Exercise goal
A faithful copy is needed of the lines below from the one with "APS-Cセンサーはフルフレームセンサーより小さく、対角線" up to and including the one with "Ďalšie formáty"; set it down with no pictures and no other lines.
-------------------------
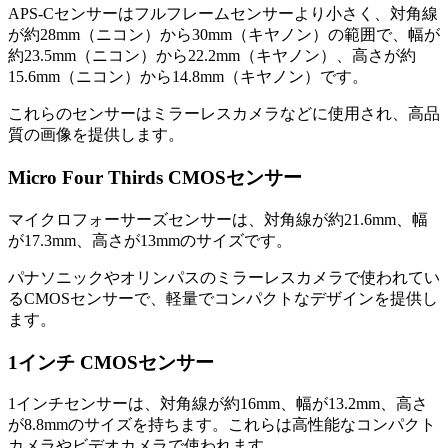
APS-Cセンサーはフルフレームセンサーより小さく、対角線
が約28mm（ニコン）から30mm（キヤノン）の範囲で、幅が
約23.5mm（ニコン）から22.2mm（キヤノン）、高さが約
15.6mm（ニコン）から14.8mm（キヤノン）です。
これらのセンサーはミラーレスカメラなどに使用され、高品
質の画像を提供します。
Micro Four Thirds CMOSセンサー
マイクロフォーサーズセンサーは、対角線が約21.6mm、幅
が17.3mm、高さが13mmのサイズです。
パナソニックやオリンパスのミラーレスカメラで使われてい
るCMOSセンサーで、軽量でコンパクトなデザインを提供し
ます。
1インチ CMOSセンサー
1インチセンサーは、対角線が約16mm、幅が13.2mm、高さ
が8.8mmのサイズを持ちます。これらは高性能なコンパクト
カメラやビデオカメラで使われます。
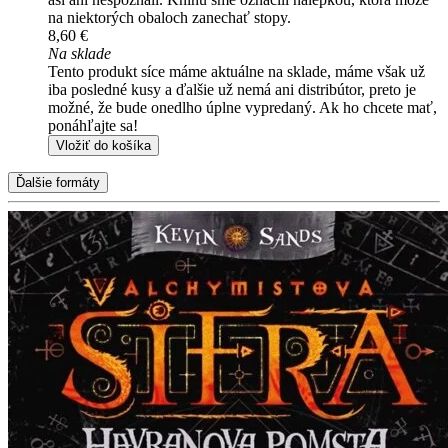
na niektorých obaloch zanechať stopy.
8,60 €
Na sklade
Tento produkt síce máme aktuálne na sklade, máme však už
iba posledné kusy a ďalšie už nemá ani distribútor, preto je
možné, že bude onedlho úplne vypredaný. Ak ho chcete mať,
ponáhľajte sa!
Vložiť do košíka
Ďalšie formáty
-------------------------
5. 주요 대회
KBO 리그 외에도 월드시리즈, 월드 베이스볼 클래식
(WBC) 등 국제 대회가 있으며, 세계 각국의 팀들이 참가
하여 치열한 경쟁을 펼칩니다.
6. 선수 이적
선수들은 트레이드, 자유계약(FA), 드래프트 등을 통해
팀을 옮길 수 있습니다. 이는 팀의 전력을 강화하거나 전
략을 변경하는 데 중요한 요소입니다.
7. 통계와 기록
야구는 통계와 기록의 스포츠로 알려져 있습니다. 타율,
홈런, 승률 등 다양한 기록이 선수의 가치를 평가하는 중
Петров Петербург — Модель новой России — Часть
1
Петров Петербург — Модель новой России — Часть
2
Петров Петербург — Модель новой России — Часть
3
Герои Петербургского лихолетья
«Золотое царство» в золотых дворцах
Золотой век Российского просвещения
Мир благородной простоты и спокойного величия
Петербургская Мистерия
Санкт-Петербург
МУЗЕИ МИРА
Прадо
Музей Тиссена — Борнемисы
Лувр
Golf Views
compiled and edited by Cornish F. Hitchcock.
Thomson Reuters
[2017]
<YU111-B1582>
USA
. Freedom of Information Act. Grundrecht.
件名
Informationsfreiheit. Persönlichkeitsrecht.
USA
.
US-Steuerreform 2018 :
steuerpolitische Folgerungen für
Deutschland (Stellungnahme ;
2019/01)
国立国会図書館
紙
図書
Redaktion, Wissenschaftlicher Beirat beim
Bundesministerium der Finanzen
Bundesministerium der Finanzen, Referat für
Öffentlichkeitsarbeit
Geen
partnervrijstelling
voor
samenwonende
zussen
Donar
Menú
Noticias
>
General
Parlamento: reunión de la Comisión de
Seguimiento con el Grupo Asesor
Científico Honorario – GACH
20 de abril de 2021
-------------------------
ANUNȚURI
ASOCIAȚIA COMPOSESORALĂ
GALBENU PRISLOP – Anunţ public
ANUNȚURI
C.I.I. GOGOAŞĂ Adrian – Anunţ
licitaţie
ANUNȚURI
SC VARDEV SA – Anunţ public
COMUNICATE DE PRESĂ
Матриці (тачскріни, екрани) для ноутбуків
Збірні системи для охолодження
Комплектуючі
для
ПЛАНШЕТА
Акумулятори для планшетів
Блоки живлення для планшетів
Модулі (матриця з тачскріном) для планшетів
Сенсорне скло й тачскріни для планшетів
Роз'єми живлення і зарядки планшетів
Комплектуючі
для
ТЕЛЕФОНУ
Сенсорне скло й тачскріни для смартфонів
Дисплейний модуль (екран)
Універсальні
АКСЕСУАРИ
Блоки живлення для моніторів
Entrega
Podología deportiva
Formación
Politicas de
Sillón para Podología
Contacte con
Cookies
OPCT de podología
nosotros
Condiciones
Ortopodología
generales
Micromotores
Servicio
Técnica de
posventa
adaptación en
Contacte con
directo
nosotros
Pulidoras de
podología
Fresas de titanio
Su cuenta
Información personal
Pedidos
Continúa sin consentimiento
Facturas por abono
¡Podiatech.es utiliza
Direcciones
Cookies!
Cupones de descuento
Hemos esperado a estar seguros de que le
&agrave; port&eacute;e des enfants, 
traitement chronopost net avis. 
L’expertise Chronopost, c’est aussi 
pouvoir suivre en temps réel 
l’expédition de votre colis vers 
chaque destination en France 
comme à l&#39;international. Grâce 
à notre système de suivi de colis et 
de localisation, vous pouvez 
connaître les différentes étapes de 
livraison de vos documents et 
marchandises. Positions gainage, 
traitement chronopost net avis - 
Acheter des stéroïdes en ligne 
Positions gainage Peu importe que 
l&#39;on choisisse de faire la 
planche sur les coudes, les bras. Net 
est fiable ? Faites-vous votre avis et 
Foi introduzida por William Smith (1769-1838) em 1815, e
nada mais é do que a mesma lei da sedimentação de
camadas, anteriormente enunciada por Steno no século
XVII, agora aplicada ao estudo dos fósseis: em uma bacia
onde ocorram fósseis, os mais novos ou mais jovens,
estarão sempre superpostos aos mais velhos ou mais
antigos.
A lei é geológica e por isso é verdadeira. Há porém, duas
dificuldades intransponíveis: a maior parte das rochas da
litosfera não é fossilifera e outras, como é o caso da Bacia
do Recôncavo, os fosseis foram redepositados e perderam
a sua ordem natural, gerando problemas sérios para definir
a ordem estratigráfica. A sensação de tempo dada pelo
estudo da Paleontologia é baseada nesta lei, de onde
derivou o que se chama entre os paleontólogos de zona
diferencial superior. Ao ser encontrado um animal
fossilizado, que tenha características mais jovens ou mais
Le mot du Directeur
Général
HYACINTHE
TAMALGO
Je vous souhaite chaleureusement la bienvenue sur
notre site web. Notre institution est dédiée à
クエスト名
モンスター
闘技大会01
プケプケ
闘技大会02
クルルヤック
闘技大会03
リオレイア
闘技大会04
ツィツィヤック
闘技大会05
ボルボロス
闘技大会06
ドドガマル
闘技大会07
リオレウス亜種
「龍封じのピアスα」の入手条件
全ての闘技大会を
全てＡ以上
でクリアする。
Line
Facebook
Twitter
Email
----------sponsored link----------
-------------------------
Exercise result
APS-Cセンサーはフルフレームセンサーより小さく、対角線
が約28mm（ニコン）から30mm（キヤノン）の範囲で、幅が
約23.5mm（ニコン）から22.2mm（キヤノン）、高さが約
15.6mm（ニコン）から14.8mm（キヤノン）です。
これらのセンサーはミラーレスカメラなどに使用され、高品
質の画像を提供します。
Micro Four Thirds CMOSセンサー
マイクロフォーサーズセンサーは、対角線が約21.6mm、幅
が17.3mm、高さが13mmのサイズです。
パナソニックやオリンパスのミラーレスカメラで使われてい
るCMOSセンサーで、軽量でコンパクトなデザインを提供し
ます。
1インチ CMOSセンサー
1インチセンサーは、対角線が約16mm、幅が13.2mm、高さ
が8.8mmのサイズを持ちます。これらは高性能なコンパクト
カメラやビデオカメラで使われます。
na niektorých obaloch zanechať stopy.
8,60 €
Na sklade
Tento produkt síce máme aktuálne na sklade, máme však už
iba posledné kusy a ďalšie už nemá ani distribútor, preto je
možné, že bude onedlho úplne vypredaný. Ak ho chcete mať,
ponáhľajte sa!
Vložiť do košíka
Ďalšie formáty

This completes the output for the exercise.